PaperRater.com combines the power of natural language processing (NLP), artificial intelligence (AI), machine learning, information retrieval (IR), computational linguistics, data mining, and advanced pattern matching (APM). We offer the most powerful writing tool available on the internet today.
As part of the development process, we put together a team of computational linguists and subject matter experts to develop a core Natural Language Processing (NLP) engine using statistical and rules-based NLP to extract language features from essays and robustly translate that into statistical models.
Okay . . . I’m not a computational linguist but I think that means that Paper Rater can be used by kids to check their writing. I’m pretty sure that’s what it means.
Give it a try. Hand over to Paper Rater, hit the Use Now Free button, paste in some text you’ve written, answer a few questions (including grade level of author and type of paper you’re submitting) and select Get Report.

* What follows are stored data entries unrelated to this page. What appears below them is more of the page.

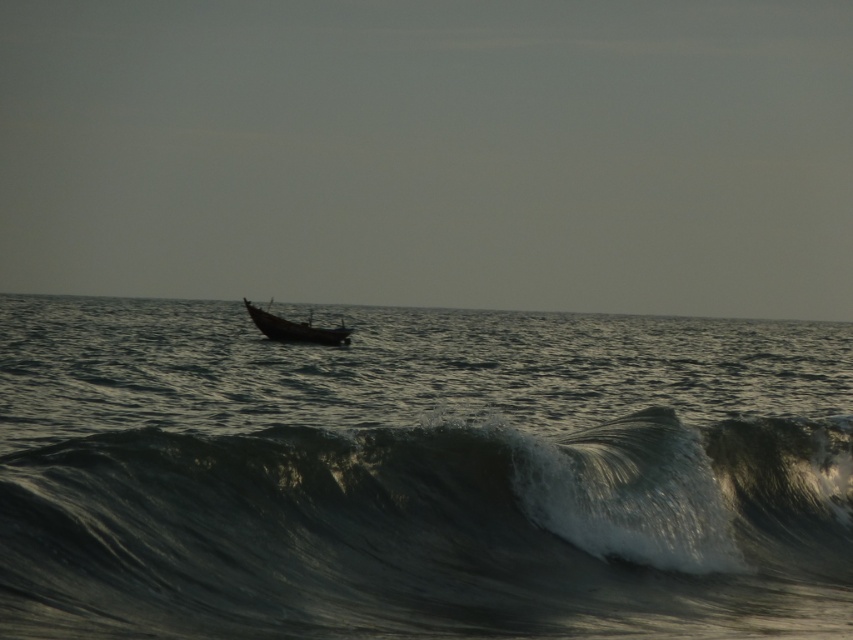 Question: Can you confirm if shiny dark gray wave at center is positioned to the right of dark matte boat at center?

Choices:
 (A) no
 (B) yes

Answer: (B)

Question: Can you confirm if shiny dark gray wave at center is thinner than dark matte boat at center?

Choices:
 (A) no
 (B) yes

Answer: (A)

Question: Among these objects, which one is nearest to the camera?

Choices:
 (A) dark matte boat at center
 (B) shiny dark gray wave at center

Answer: (B)

Question: Does shiny dark gray wave at center have a smaller size compared to dark matte boat at center?

Choices:
 (A) no
 (B) yes

Answer: (A)

Question: Which of the following is the farthest from the observer?

Choices:
 (A) (643, 442)
 (B) (274, 320)

Answer: (B) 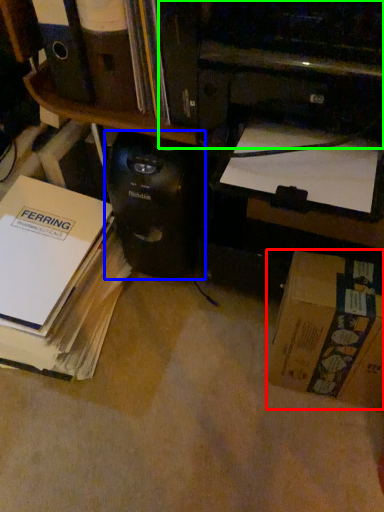 Question: Which object is positioned closest to box (highlighted by a red box)? Select from computer tower (highlighted by a blue box) and printer (highlighted by a green box).

Choices:
 (A) computer tower
 (B) printer

Answer: (A)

Be sure to include the Originality Detection option to check for plagiarism.
You’ll get a handy report with suggestions for improvement. And it’s not just spelling and grammar. Just about any word processor does that. Paper Rater makes style and word choice suggestions as well.
I like this. Again, I’m not a computational linguist, but it seems to me that kids would find this useful. Write a rough draft, run it through Paper Rater, gets some ideas for improvement, write the final draft, check it again, tweak a few things and your paper goes from semi-incredibly awful to not too bad.
I’m a big believer in all sorts of feedback and self-evaluation so this sort of tool makes all sorts of sense to me. I would require students to not only use the tool but to print out screenshots of their Paper Rater reports when they turn in their rough drafts. Or if you’re going paperless, I would want a PDF along with their digital rough draft.
I also like that it seems to work pretty well on mobile devices such as iPhones and tablets.
I’m not entirely convinced about their plagiarism checker. I’ve tried it a few times and it did catch stuff from Wikipedia and free essay sites.
But it struggled a bit with more recent web pages such as news sources and blogs. But the fact that there is a plagiarism tool included is great for reminding students about the importance of intellectual property. It also gives you a soapbox to stand on as you preach about plagiarism and cheating.
Oh . . . did I mention that it’s free?